Water is important for basic human survival. But it can even be dangerous; contaminated water can spread deadly diseases that have the potential to eradicate whole communities. Safe, clean water offers humanity one among its best chances to thrive.
Several ancient civilizations, including the Greeks, Egyptians, and Romans, filtered their water. Sanskrit writings dating back to 2,000 BCE also mention water treatment methods. Now, archaeologists have discovered the Maya of South America did too – and their water filtration system was incredibly effective.
In a reservoir in what was once the main Maya city of Tikal, the ruins of which crumble during a rainforest in present-day Guatemala, archaeologists have found zeolite and quartz – minerals that aren't local to the realm, and which are both effective at helping remove contaminants like microbes, heavy metals, and nitrogen compounds from water.
So effective, in fact, that they're both utilized in water filtration systems today.
"What's interesting is that this system would still be effective today, and therefore the Maya discovered it quite 2,000 years ago," said anthropologist Kenneth Barnett Tankersley of the University of Cincinnati.
Zeolite, specifically, is interesting. it is a natural crystalline compound of silicon and aluminum, linked via shared oxygen atoms to make an open space lattice. it's excellent absorption and activity properties, which makes it very effective at filtering water.
But, although the traditional Greeks and Romans used it as a pozzolan – an ingredient for cement – in aquatic structures like bridges and aqueducts, archaeologists thought that zeolite hadn't been used for water filtration until around the beginning of the 20th century.
"The apparent zeolite filtration system at Tikal's Corriental reservoir is that the oldest known example of water purification within the occident," the authors wrote, "and the oldest known use of zeolite for decontaminating drink within the world."
The ability to own clean water was of deep importance to the Maya, and of great concern, particularly to Tikal. The city's only water source was 10 reservoirs. Given the massive population, and therefore the highly variable climate that went through periods of seasonal drought, their potable was at risk of contamination from both microbes and cinnabar, or mercury sulfide, a pigment the Maya used heavily.
It stands to reason that they'd some means of keeping the water clean. So Tankersley and his team visited to investigate. They studied three of the biggest reservoirs within the ancient city, likewise as a neighborhood sinkhole as a sway for mineral composition.
The discovery was made within the Corriental reservoir, a crucial source of drink for the residents of Tikal, and one of all the biggest water reservoirs in use by the Maya for over 1000 years. Mixed in among the sediment at the underside of the reservoir, the team found what they were looking for: zeolite and coarse quartz sand.
The zeolite was found only within the Corriental reservoir. there isn't any way it could have just happened to be there when the reservoir was dug.

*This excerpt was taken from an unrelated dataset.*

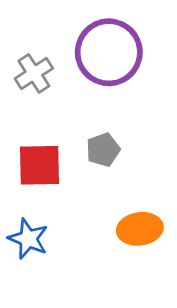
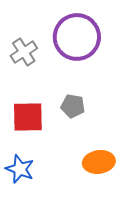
gray pentagon: (103, 150) -> (73, 106), turned 30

In fact, the team believes that the mineral was quarried from a site some 30 kilometers (18 miles) northeast of Tikal. There, igneous rock forms an aquifer known to provide exceptionally clear water. University of Cincinnati geographer Nicholas Dunning was aware of the world after previously conducting fieldwork there.

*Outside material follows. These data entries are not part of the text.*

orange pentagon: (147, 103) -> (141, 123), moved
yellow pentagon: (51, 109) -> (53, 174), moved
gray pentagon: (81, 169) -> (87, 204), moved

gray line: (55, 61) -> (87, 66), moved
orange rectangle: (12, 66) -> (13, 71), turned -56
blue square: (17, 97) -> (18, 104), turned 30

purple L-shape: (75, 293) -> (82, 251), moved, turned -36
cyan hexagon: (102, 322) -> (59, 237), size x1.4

"It was an exposed, weathered volcanic tuff of quartz grains and zeolite. it absolutely was bleeding water at a decent rate," Dunning said. "Workers refilled their water bottles with it. it had been locally famous for a way clean and sweet the water was."
The team compared the Corriental quartz and zeolite from material taken from the aquifer and located that the 2 were a really close match. They also used geological dating to see the age of the sediment and dated it to between 2,185 and 965 years ago.
It's impossible to understand exactly how the filtration system worked, but building the evidence, the team believes that it's a fairly good picture.
(Tankersley, et al. Scientific Reports, 2020)
"The filtration system was likely held behind dry-laid stone walls with the zeolites and macrocrystalline sand-sized quartz crystals further constrained with woven petite (woven reed or palm fiber matting) or other perishable porous material positioned just upstream of, or within the reservoir ingresses, which were periodically ejected into the reservoir during flash floods caused by tropical cyclones," the researchers wrote in their paper.
And it seems to own worked. Mercury deposits, likely from cinnabar contamination, had previously been found in several other Tikal reservoirs. Not a trace of it can be detected in Corriental.
"The ancient Maya lived in an exceedingly tropical environment and had to be innovators. this can be an interesting innovation," Tankersley said.
"A lot of individuals observe Native Americans within the occident as not having the identical engineering or technological muscle of places like Greece, Rome, India, or China. But when it involves water management, the Maya were millennia ahead."